Azure Image Analysis client library for Python

The Image Analysis service provides AI algorithms for processing images and returning information about their content. In a single service call, you can extract one or more visual features from the image simultaneously, including getting a caption for the image, extracting text shown in the image (OCR) and detecting objects. For more information on the service and the supported visual features, see Image Analysis overview, and the Concepts page.
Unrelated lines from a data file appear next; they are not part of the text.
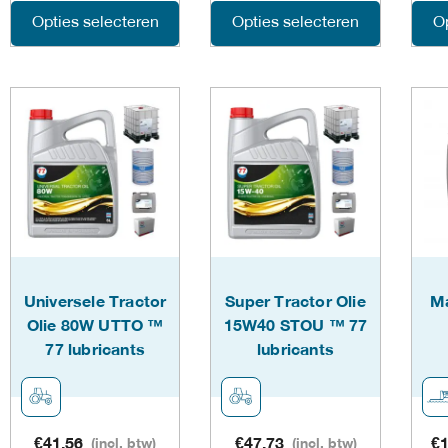
Dit
Dit
Opties selecteren
Opties selecteren
Op
product
product
heeft
heeft
meerdere
meerdere
variaties.
variaties.
Deze
Deze
optie
optie
kan
kan
Universele Tractor
Super Tractor Olie
M
gekozen
gekozen
Olie 80W UTTO ™
15W40 STOU ™ 77
77 lubricants
lubricants
worden
worden
op
op
de
de
€
41,56
(incl. btw)
€
47,73
(incl. btw)
€
1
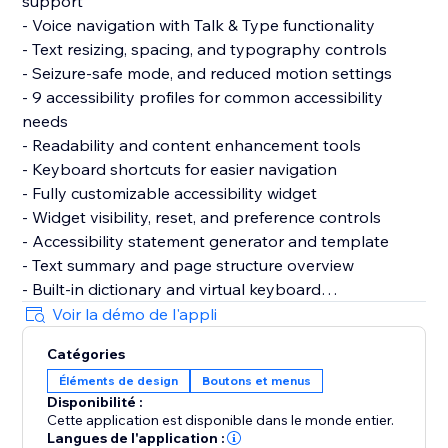
support
- Voice navigation with Talk & Type functionality
- Text resizing, spacing, and typography controls
- Seizure-safe mode, and reduced motion settings
- 9 accessibility profiles for common accessibility
needs
- Readability and content enhancement tools
- Keyboard shortcuts for easier navigation
- Fully customizable accessibility widget
- Widget visibility, reset, and preference controls
- Accessibility statement generator and template
- Text summary and page structure overview
- Built-in dictionary and virtual keyboard
- Motion reduction and media control settings
Voir la démo de l'appli
- Support for 60+ languages
Catégories
- GDPR & CCPA cookie banner support
Éléments de design
Boutons et menus
- Customizable cookie consent preferences
Disponibilité :
Cette application est disponible dans le monde entier.
Why Choose AccessPro?
Langues de l'application :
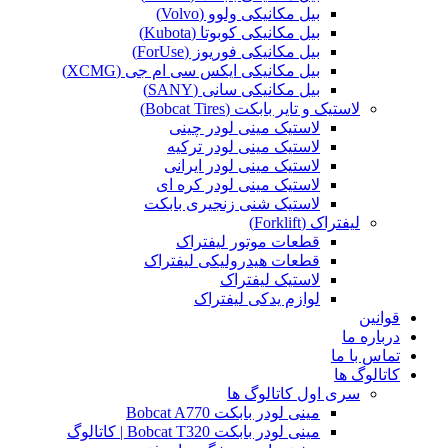
بیل مکانیکی ولوو (Volvo)
بیل مکانیکی کوبوتا (Kubota)
بیل مکانیکی فوریوز (ForUse)
بیل مکانیکی ایکس سی ام جی (XCMG)
بیل مکانیکی سانی (SANY)
لاستیک و تایر بابکت (Bobcat Tires)
لاستیک مینی لودر چینی
لاستیک مینی لودر ترکیه
لاستیک مینی لودر ایرانی
لاستیک مینی لودر کره ای
لاستیک شنی زنجیری بابکت
لیفتراک (Forklift)
قطعات موتور لیفتراک
قطعات هیدرولیکی لیفتراک
لاستیک لیفتراک
لوازم یدکی لیفتراک
قوانین
درباره ما
تماس با ما
کاتالوگ ها
سری اول کاتالوگ ها
مینی لودر بابکت Bobcat A770
مینی لودر بابکت Bobcat T320 | کاتالوگ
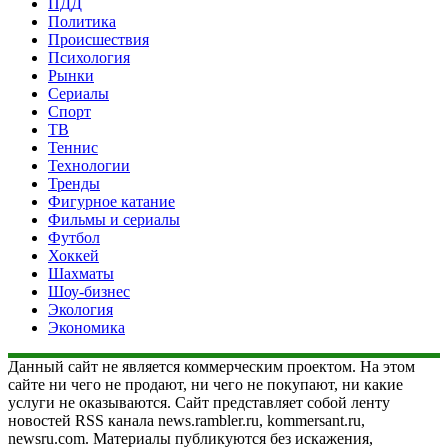
ПДД
Политика
Происшествия
Психология
Рынки
Сериалы
Спорт
ТВ
Теннис
Технологии
Тренды
Фигурное катание
Фильмы и сериалы
Футбол
Хоккей
Шахматы
Шоу-бизнес
Экология
Экономика
Данный сайт не является коммерческим проектом. На этом
сайте ни чего не продают, ни чего не покупают, ни какие
услуги не оказываются. Сайт представляет собой ленту
новостей RSS канала news.rambler.ru, kommersant.ru,
newsru.com. Материалы публикуются без искажения,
Use the Image Analysis client library to:

  • Authenticate against the service
  • Set what features you would like to extract
  • Upload an image for analysis, or send an image URL
  • Get the analysis result

Product documentation | Samples | Vision Studio | API reference documentation | Package (Pypi) | SDK source code

Getting started

Prerequisites

  • Python 3.8 or later installed, including pip.
  • An Azure subscription.
  • A Computer Vision resource in your Azure subscription.
    • You will need the key and endpoint from this resource to authenticate against the service.
    • Note that in order to run Image Analysis with the CAPTION or DENSE_CAPTIONS features, the Azure resource needs to be from a GPU-supported region. See the note here for a list of supported regions.

Install the Image Analysis package

pip install azure-ai-vision-imageanalysis

Create and authenticate the client

Using API key

To authenticate the ImageAnalysisClient using api key, you will need the endpoint and api key from your Azure Computer Vision resource in the Azure Portal. The code snippet below assumes these values are stored in environment variables:

  • Set the environment variable VISION_ENDPOINT to the endpoint URL. It has the form https://your-resource-name.cognitiveservices.azure.com, where your-resource-name is your unique Azure Computer Vision resource name.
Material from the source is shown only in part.